Despite all odds, the Episcopal Church of the Sudan (ECS) is a thriving Church and the Dinka are among the most Christian peoples in Sudan. Jesse notes that his initial research and fieldwork suggests that the explanation for this lies outside the country, particularly in the refugee camps that sheltered the Lost Boys and other Sudanese during the lengthy civil war. “When they arrived in these camps, few Lost Boys were educated and hardly any were Christian. By the time they began returning home, many were ordained leaders in ECS and all had been educated in the schools in the camps. Now, these former refugees are the backbone of leadership in ECS, and are leading its work of poverty alleviation and development around the country. The church, which was once a small, largely insignificant organization, is now essentially the largest non-governmental organization in South Sudan.”

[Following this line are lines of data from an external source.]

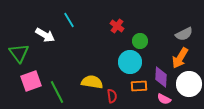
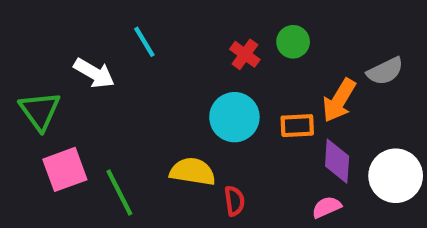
green circle: (140, 41) -> (293, 42), moved
orange arrow: (180, 58) -> (339, 100), moved
cyan circle: (130, 62) -> (234, 117), moved
orange rectangle: (139, 86) -> (297, 126), moved
pink semicircle: (164, 99) -> (327, 207), moved, turned 128

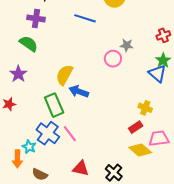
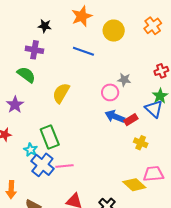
yellow semicircle: (64, 75) -> (61, 93), moved
blue arrow: (79, 91) -> (115, 117), moved
red rectangle: (136, 127) -> (131, 120), moved
pink line: (70, 134) -> (64, 166), turned -60
cyan star: (29, 147) -> (31, 150), moved

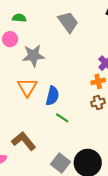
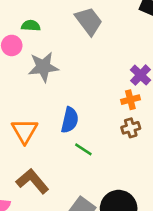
green semicircle: (19, 18) -> (31, 26), moved
orange triangle: (27, 87) -> (25, 131), moved

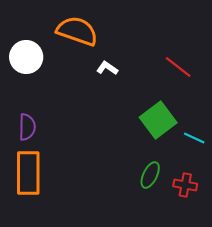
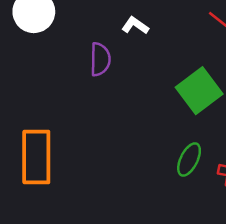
purple semicircle: (27, 127) -> (100, 59), moved

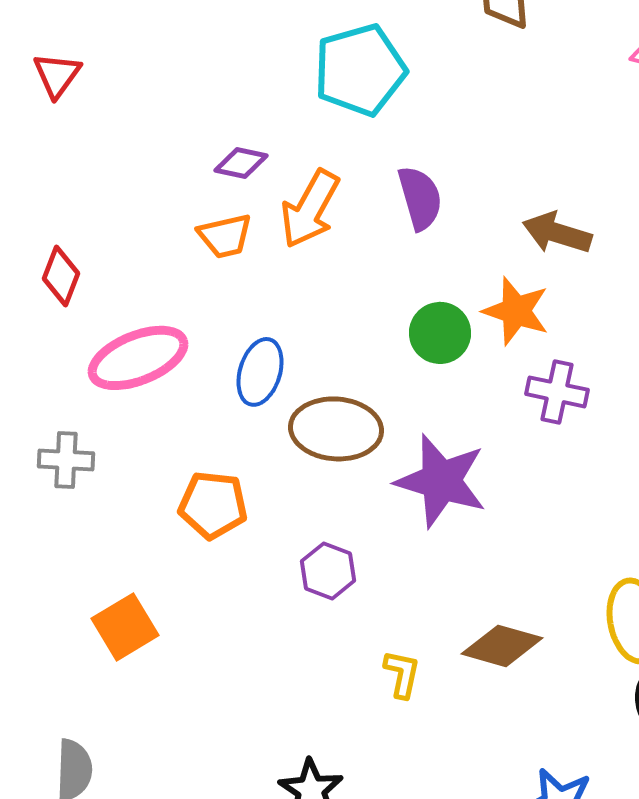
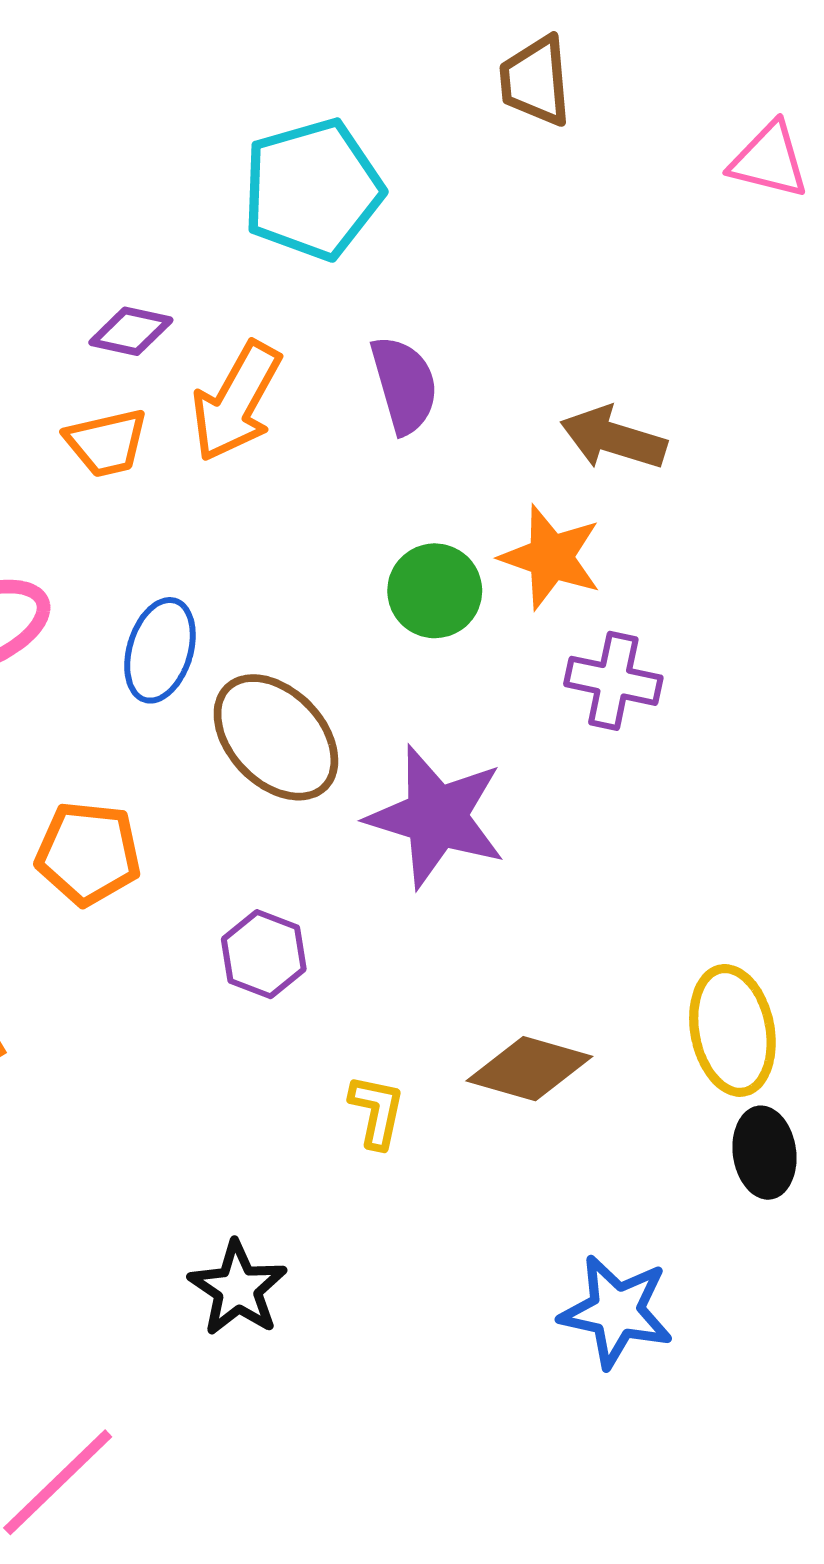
brown ellipse: (336, 429) -> (276, 737), turned 42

Jesse believes that the growth of the church in the non-western world is one of the most exciting developments in the church today. Given that, he will continue to help future church leaders in the United States learn more about the growth of Christianity around the world. Jesse is the author of Grace at the Garbage Dump: Making Sense of Mission in the Twenty-First Century and the forthcoming book Backpacking Through the Anglican Communion: A Search for Unity.

In March 2014, as part of his Fellowship, Jesse led an ECF webinar entitled "Mission and Evangelism Lessons from South Sudan."